It is not uncommon to have single digit humidity and even a negative dew point. If it's not ac season we will use a humidifier a little bit. 
Joke: At negative dew point you can pee off the roof and it will dry before it hits the ground!  Tucgary


----------



## Lemonhawk (Sep 24, 2013)

I went to a Baseball game several years ago in Tucson, at the start it was 108 and 15 innings later in the middle of the night it was still over 100. There were only about 5 of left to see the end of the game, but i got a foul ball! My son now lives there. It sure beats Phoenix and its "high" humidity!


----------



## RonthePirate (Sep 9, 2015)

Haha! My answer won't surprise Gary, we're both from Hell's Acres.
My train room was at 107 inside.
Now don't forget: it's a free standing room, attached to the house with a wall.
And there was two windows, both 30" x 45". (Tinted of course)

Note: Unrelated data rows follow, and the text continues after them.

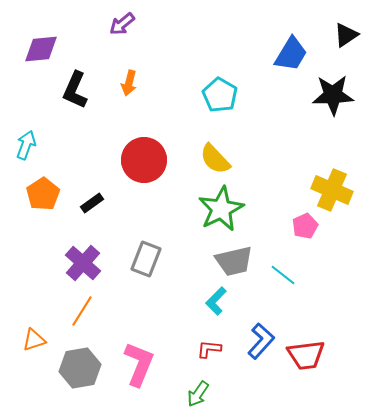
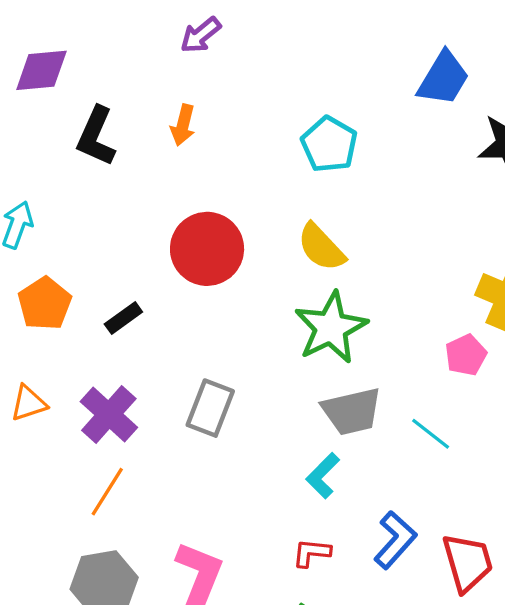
purple arrow: (122, 24) -> (201, 35), moved
orange triangle: (34, 340) -> (29, 403), moved
red trapezoid: (306, 355) -> (468, 562), turned -99

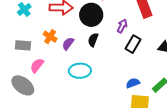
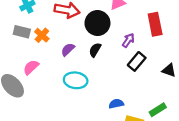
orange cross: (50, 37) -> (42, 35), moved
gray rectangle: (23, 45) -> (22, 32), moved
blue semicircle: (133, 83) -> (116, 104), moved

I had forgotten to turn on the A/C before we went to our volunteer work. That was from sunup till about 1PM.
The A/C took about 2 hours to bring it down to 85. That felt good, in comparison.

Yep, you're right, Gary. I run my swamper till maybe 10 AM. Then the heat just gets too much and the A/C gets flipped on.
The best I've seen here was 2%, but Las Vegas had one last year of .8%
Yes, I typed that correctly, .8%
Eight-tenths of one percent.
That when you go around, zap, zap, zap, zap.............



> From BigEd:
> That is what I was going to say 101 but it is a dry heat?
> I don't care what you say to me 101 IS HOT. dry or wet!

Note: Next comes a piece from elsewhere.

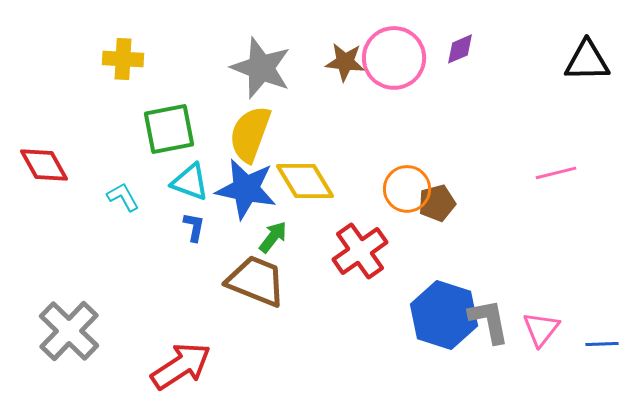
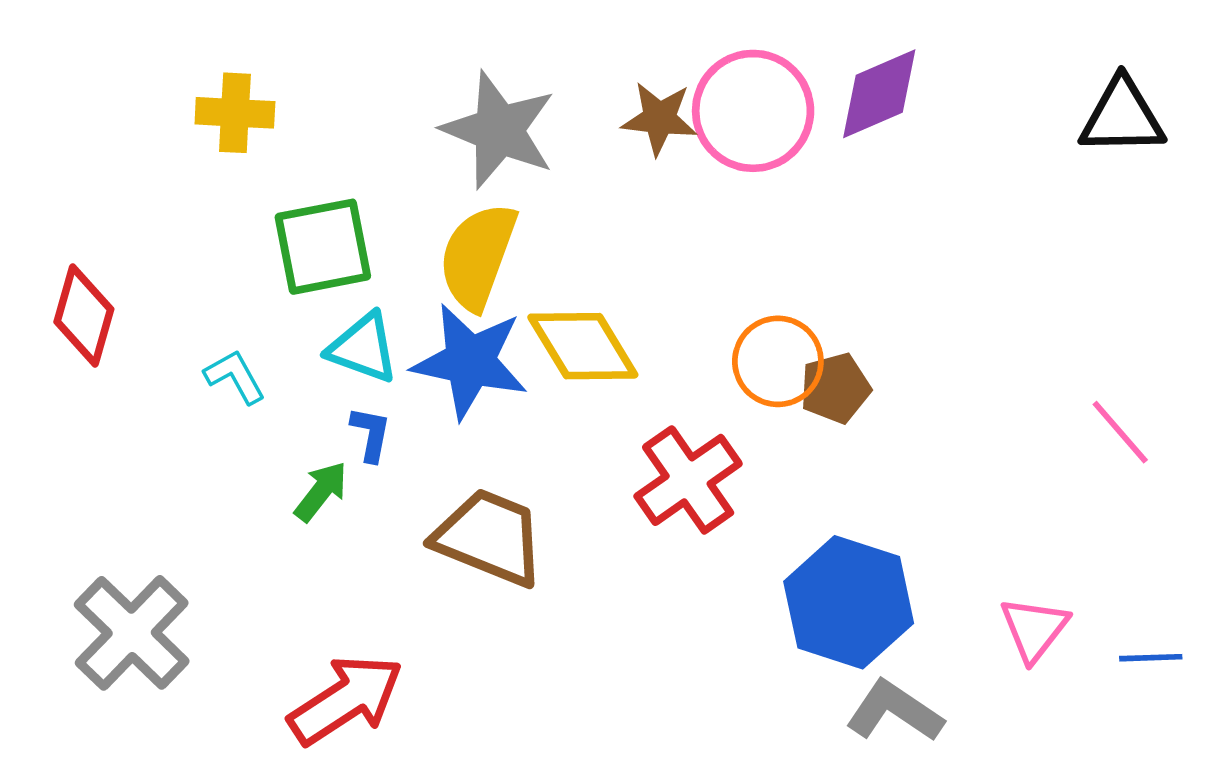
purple diamond: (460, 49) -> (879, 94), size x1.6
red diamond: (44, 165) -> (84, 315), turned 45
pink line: (556, 173) -> (1120, 432), moved, turned 63
green arrow: (273, 237) -> (321, 491), moved
gray L-shape: (489, 321) -> (895, 711), moved, turned -45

Nope, this one you're wrong on. (And you seldom are)
When it's 101 with 90% humidity, you feel like a drowned rat. And that heat index will be up around 110-112.
But when it's 101 with 2% humidity, the heat index actually goes DOWN!
That's right. It will feel like maybe 92, around there.
Plus, with dry air, you go in the shade, you're 20 degrees cooler.
With juicy air, you still are a drowned rat.


----------



## NAJ (Feb 19, 2016)

My train room is my living room so between 60 - 80 degrees depending on the time of year, if windows are open, A/C or heat is on, etc.


----------



## CTValleyRR (Jul 26, 2014)

RonthePirate said:


> Nope, this one you're wrong on. (And you seldom are)
> When it's 101 with 90% humidity, you feel like a drowned rat. And that heat index will be up around 110-112.
> But when it's 101 with 2% humidity, the heat index actually goes DOWN!
> That's right. It will feel like maybe 92, around there.
> ...


Air that feels that hot is too hot, no matter what the actual temperature.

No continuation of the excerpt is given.